• Exercise details:
Print the listing below only from the line that has "підписує Андрусівське перемир’я" through the line that has "que o órgão", exactly, and drop any picture.

• Data in this exercise:
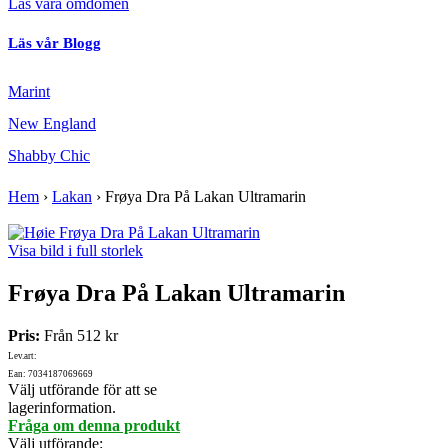
Läs våra omdömen
Läs vår Blogg
Marint
New England
Shabby Chic
Hem
›
Lakan
›
Frøya Dra På Lakan Ultramarin
Visa bild i full storlek
Frøya Dra På Lakan Ultramarin
Pris:
Från
512 kr
Lev.art:
Ean: 7034187069669
Välj utförande för att se
lagerinformation.
Fråga om denna produkt
Välj utförande
:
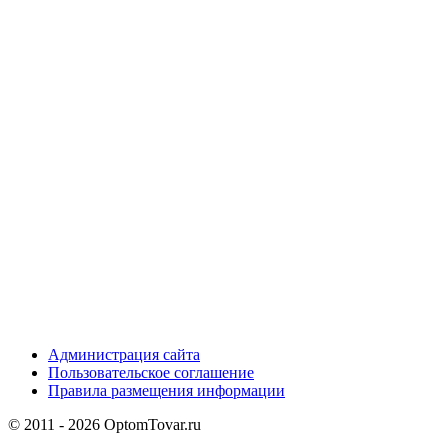
Администрация сайта
Пользовательское соглашение
Правила размещения информации
© 2011 - 2026 OptomTovar.ru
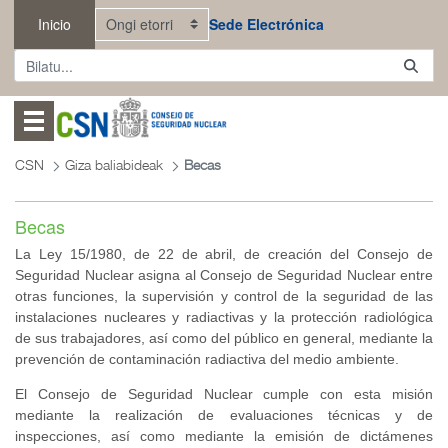
Eduki nagusira joan
Inicio
Sede Electrónica
Abrir menú
CSN
Giza baliabideak
Becas
Becas
La Ley 15/1980, de 22 de abril, de creación del Consejo de
Seguridad Nuclear asigna al Consejo de Seguridad Nuclear entre
otras funciones, la supervisión y control de la seguridad de las
instalaciones nucleares y radiactivas y la protección radiológica
de sus trabajadores, así como del público en general, mediante la
prevención de contaminación radiactiva del medio ambiente.
El Consejo de Seguridad Nuclear cumple con esta misión
mediante la realización de evaluaciones técnicas y de
inspecciones, así como mediante la emisión de dictámenes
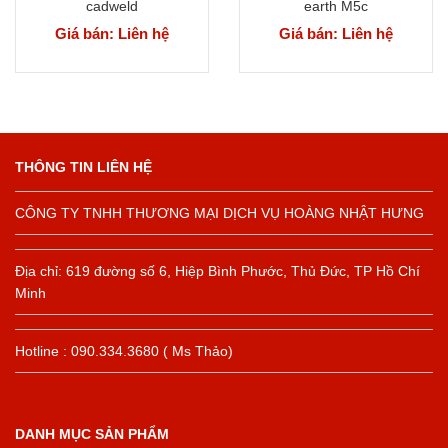
cadweld
earth M5c
Giá bán: Liên hệ
Giá bán: Liên hệ
THÔNG TIN LIÊN HỆ
CÔNG TY TNHH THƯƠNG MẠI DỊCH VỤ HOÀNG NHẬT HƯNG
Địa chỉ: 619 đường số 6, Hiệp Bình Phước, Thủ Đức, TP Hồ Chí
Minh
Hotline : 090.334.3680 ( Ms Thảo)
DANH MỤC SẢN PHẨM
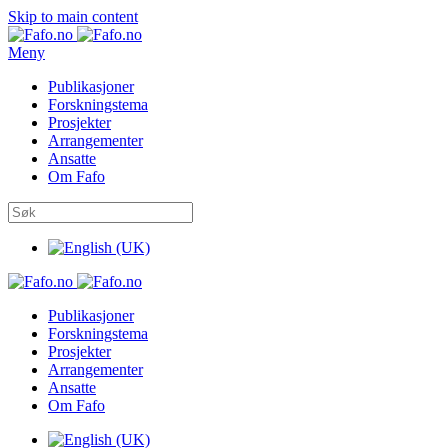
Skip to main content
Meny
Publikasjoner
Forskningstema
Prosjekter
Arrangementer
Ansatte
Om Fafo
Publikasjoner
Forskningstema
Prosjekter
Arrangementer
Ansatte
Om Fafo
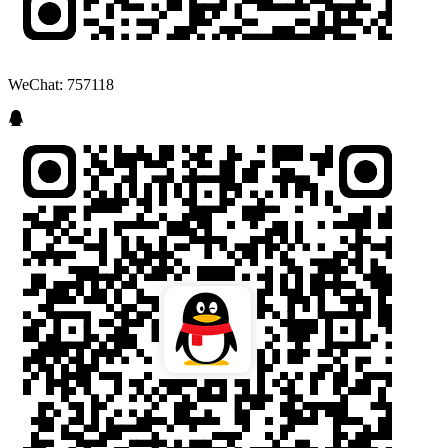
WeChat: 757118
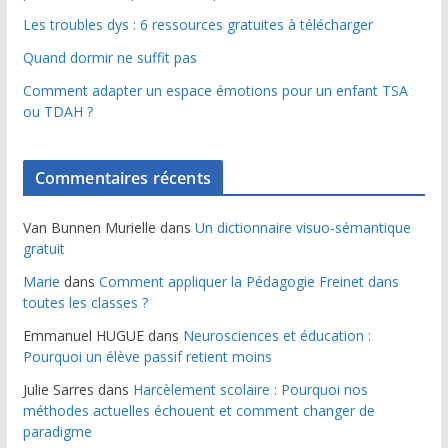
Les troubles dys : 6 ressources gratuites à télécharger
Quand dormir ne suffit pas
Comment adapter un espace émotions pour un enfant TSA
ou TDAH ?
Commentaires récents
Van Bunnen Murielle
dans
Un dictionnaire visuo-sémantique
gratuit
Marie
dans
Comment appliquer la Pédagogie Freinet dans
toutes les classes ?
Emmanuel HUGUE
dans
Neurosciences et éducation :
Pourquoi un élève passif retient moins
Julie Sarres
dans
Harcèlement scolaire : Pourquoi nos
méthodes actuelles échouent et comment changer de
paradigme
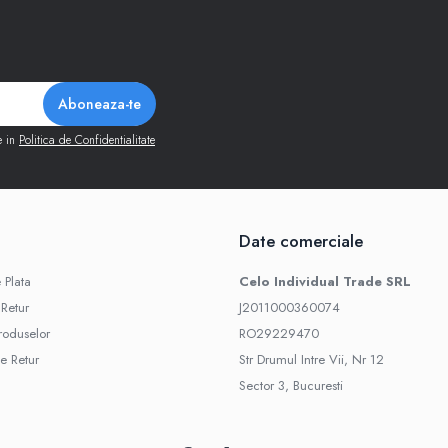
e in
Politica de Confidentialitate
Date comerciale
 Plata
Celo Individual Trade SRL
 Retur
J2011000360074
roduselor
RO29229470
e Retur
Str Drumul Intre Vii, Nr 12
Sector 3, Bucuresti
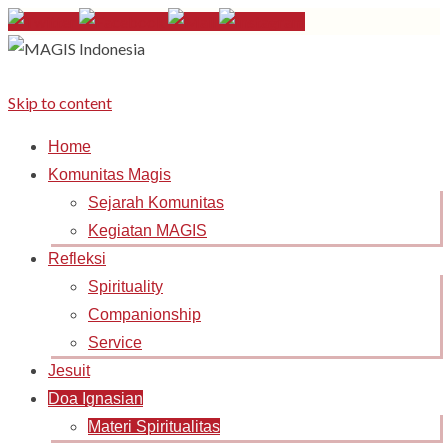
Skip to content
Home
Komunitas Magis
Sejarah Komunitas
Kegiatan MAGIS
Refleksi
Spirituality
Companionship
Service
Jesuit
Doa Ignasian
Materi Spiritualitas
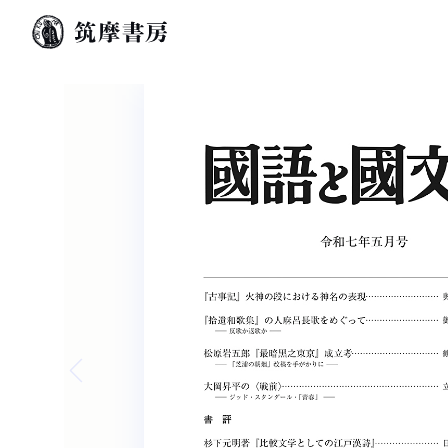
Previous slide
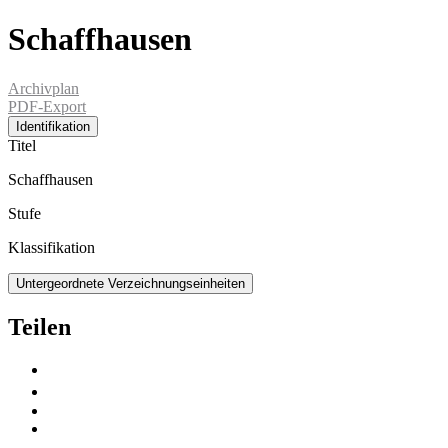
Schaffhausen
Archivplan
PDF-Export
Identifikation
Titel
Schaffhausen
Stufe
Klassifikation
Untergeordnete Verzeichnungseinheiten
Teilen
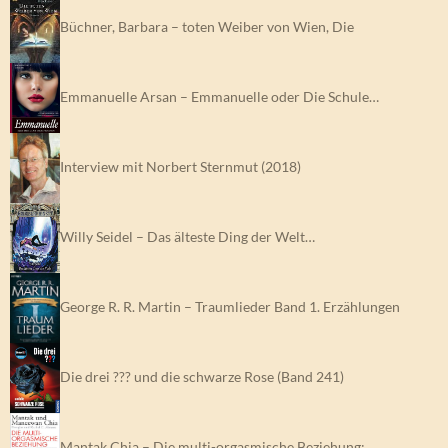
Büchner, Barbara – toten Weiber von Wien, Die
Emmanuelle Arsan – Emmanuelle oder Die Schule…
Interview mit Norbert Sternmut (2018)
Willy Seidel – Das älteste Ding der Welt…
George R. R. Martin – Traumlieder Band 1. Erzählungen
Die drei ??? und die schwarze Rose (Band 241)
Mantak Chia – Die multi-orgasmische Beziehung:…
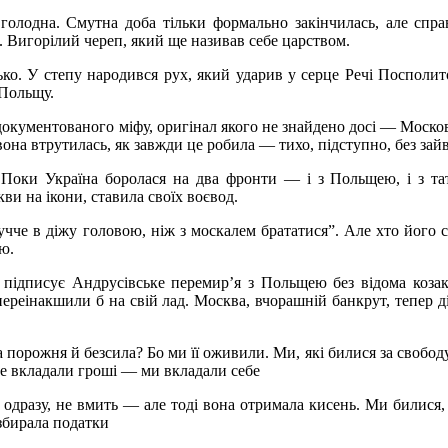
голодна. Смутна доба тільки формально закінчилась, але справ
і. Вигорілий череп, який ще називав себе царством.
ько. У степу народився рух, який ударив у серце Речі Посполит
 Польщу.
недокументованого міфу, оригінал якого не знайдено досі — Моск
вона втрутилась, як завжди це робила — тихо, підступно, без зай
Поки Україна боролася на два фронти — і з Польщею, і з тата
и на ікони, ставила своїх воєвод.
че в діжу головою, ніж з москалем брататися”. Але хто його 
ою.
підписує Андрусівське перемир’я з Польщею без відома козак
переінакшили б на свій лад. Москва, вчорашній банкрут, тепер д
 порожня й безсила? Бо ми її оживили. Ми, які билися за свобод
и не вкладали гроші — ми вкладали себе
Не одразу, не вмить — але тоді вона отримала кисень. Ми билися
 збирала податки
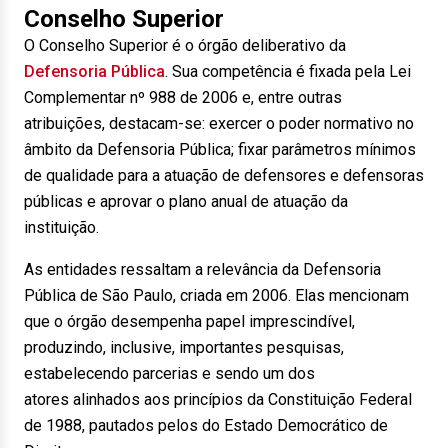
Conselho Superior
O Conselho Superior é o órgão deliberativo da
Defensoria Pública
. Sua competência é fixada pela Lei
Complementar nº 988 de 2006 e, entre outras
atribuições, destacam-se: exercer o poder normativo no
âmbito da Defensoria Pública; fixar parâmetros mínimos
de qualidade para a atuação de defensores e defensoras
públicas e aprovar o plano anual de atuação da
instituição.
As entidades ressaltam a relevância da Defensoria
Pública de São Paulo, criada em 2006. Elas mencionam
que o órgão desempenha papel imprescindível,
produzindo, inclusive, importantes pesquisas,
estabelecendo parcerias e sendo um dos
atores alinhados aos princípios da Constituição Federal
de 1988, pautados pelos do Estado Democrático de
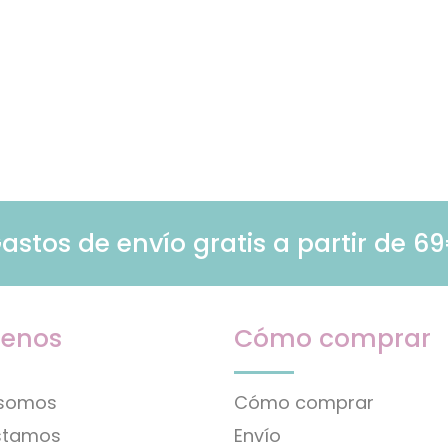
astos de envío gratis a partir de 6
enos
Cómo comprar
 somos
Cómo comprar
stamos
Envío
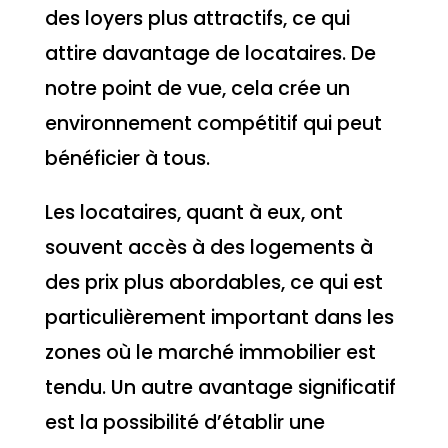
des loyers plus attractifs, ce qui
attire davantage de locataires. De
notre point de vue, cela crée un
environnement compétitif qui peut
bénéficier à tous.
Les locataires, quant à eux, ont
souvent accès à des logements à
des prix plus abordables, ce qui est
particulièrement important dans les
zones où le marché immobilier est
tendu. Un autre avantage significatif
est la possibilité d’établir une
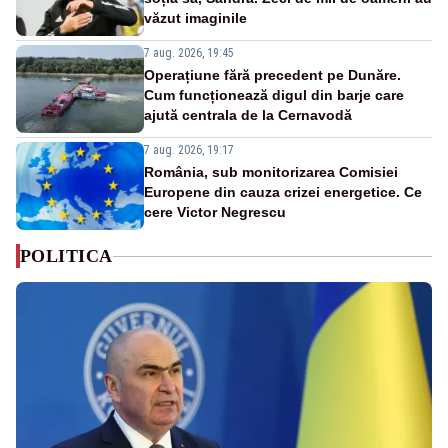
văzut imaginile
7 aug. 2026, 19:45
Operațiune fără precedent pe Dunăre.
Cum funcționează digul din barje care
ajută centrala de la Cernavodă
7 aug. 2026, 19:17
România, sub monitorizarea Comisiei
Europene din cauza crizei energetice. Ce
cere Victor Negrescu
POLITICA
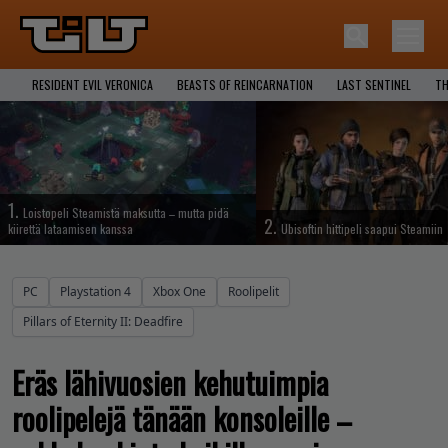
RESIDENT EVIL VERONICA
BEASTS OF REINCARNATION
LAST SENTINEL
TH
1.
Loistopeli Steamistä maksutta – mutta pidä
2.
kiirettä lataamisen kanssa
Ubisoftin hittipeli saapui Steamiin
PC
Playstation 4
Xbox One
Roolipelit
Pillars of Eternity II: Deadfire
Eräs lähivuosien kehutuimpia
roolipelejä tänään konsoleille –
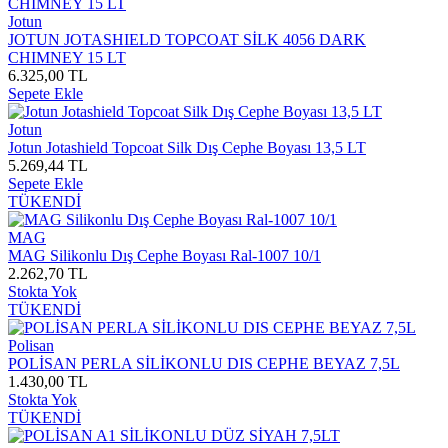
Jotun
JOTUN JOTASHIELD TOPCOAT SİLK 4056 DARK
CHIMNEY 15 LT
6.325,00 TL
Sepete Ekle
Jotun
Jotun Jotashield Topcoat Silk Dış Cephe Boyası 13,5 LT
5.269,44 TL
Sepete Ekle
TÜKENDİ
MAG
MAG Silikonlu Dış Cephe Boyası Ral-1007 10/1
2.262,70 TL
Stokta Yok
TÜKENDİ
Polisan
POLİSAN PERLA SİLİKONLU DIS CEPHE BEYAZ 7,5L
1.430,00 TL
Stokta Yok
TÜKENDİ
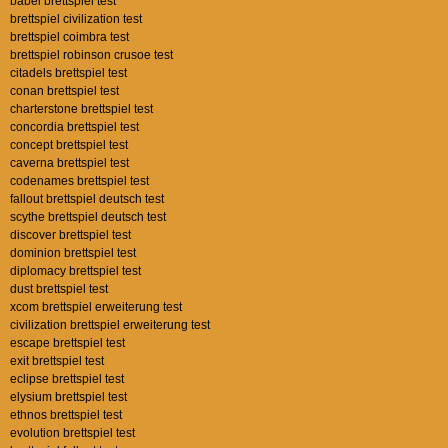
babel brettspiel test
brettspiel civilization test
brettspiel coimbra test
brettspiel robinson crusoe test
citadels brettspiel test
conan brettspiel test
charterstone brettspiel test
concordia brettspiel test
concept brettspiel test
caverna brettspiel test
codenames brettspiel test
fallout brettspiel deutsch test
scythe brettspiel deutsch test
discover brettspiel test
dominion brettspiel test
diplomacy brettspiel test
dust brettspiel test
xcom brettspiel erweiterung test
civilization brettspiel erweiterung test
escape brettspiel test
exit brettspiel test
eclipse brettspiel test
elysium brettspiel test
ethnos brettspiel test
evolution brettspiel test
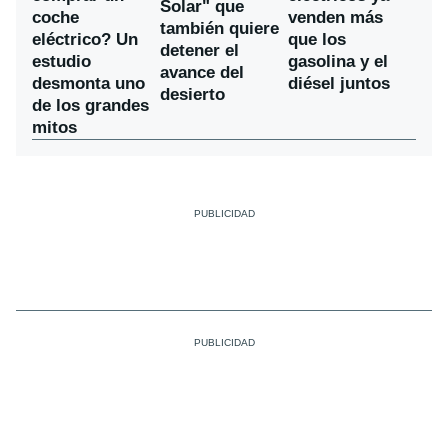
Solar" que
coche
venden más
también quiere
eléctrico? Un
que los
detener el
estudio
gasolina y el
avance del
desmonta uno
diésel juntos
desierto
de los grandes
mitos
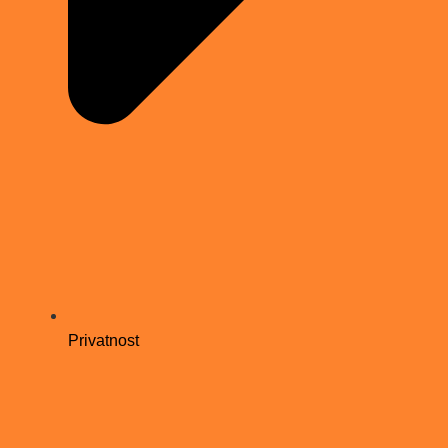
Privatnost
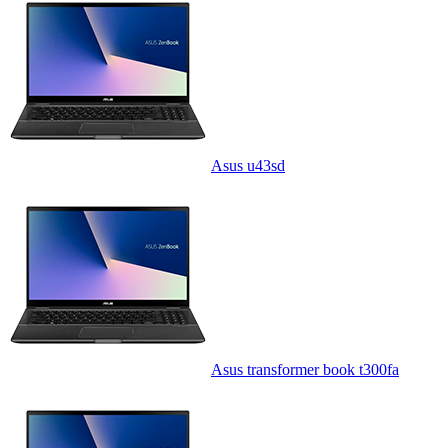
Asus u43sd
Asus transformer book t300fa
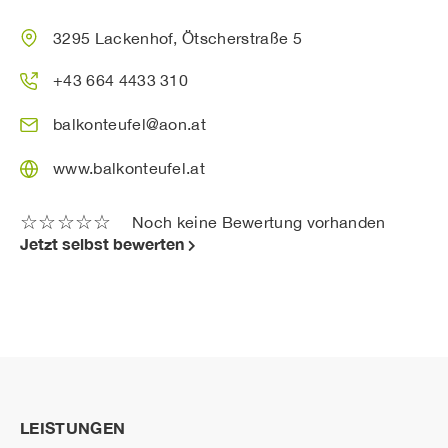
3295 Lackenhof, Ötscherstraße 5
+43 664 4433 310
balkonteufel@aon.at
www.balkonteufel.at
☆
☆
☆
☆
☆
Noch keine Bewertung vorhanden
Jetzt selbst bewerten
LEISTUNGEN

• Exercise solution:
підписує Андрусівське перемир’я з Польщею без відома козак
переінакшили б на свій лад. Москва, вчорашній банкрут, тепер д
 порожня й безсила? Бо ми її оживили. Ми, які билися за свобод
и не вкладали гроші — ми вкладали себе
Не одразу, не вмить — але тоді вона отримала кисень. Ми билися
 збирала податки
Conselho Superior
O Conselho Superior é o órgão deliberativo da
Defensoria Pública
. Sua competência é fixada pela Lei
Complementar nº 988 de 2006 e, entre outras
atribuições, destacam-se: exercer o poder normativo no
âmbito da Defensoria Pública; fixar parâmetros mínimos
de qualidade para a atuação de defensores e defensoras
públicas e aprovar o plano anual de atuação da
instituição.
As entidades ressaltam a relevância da Defensoria
Pública de São Paulo, criada em 2006. Elas mencionam
que o órgão desempenha papel imprescindível,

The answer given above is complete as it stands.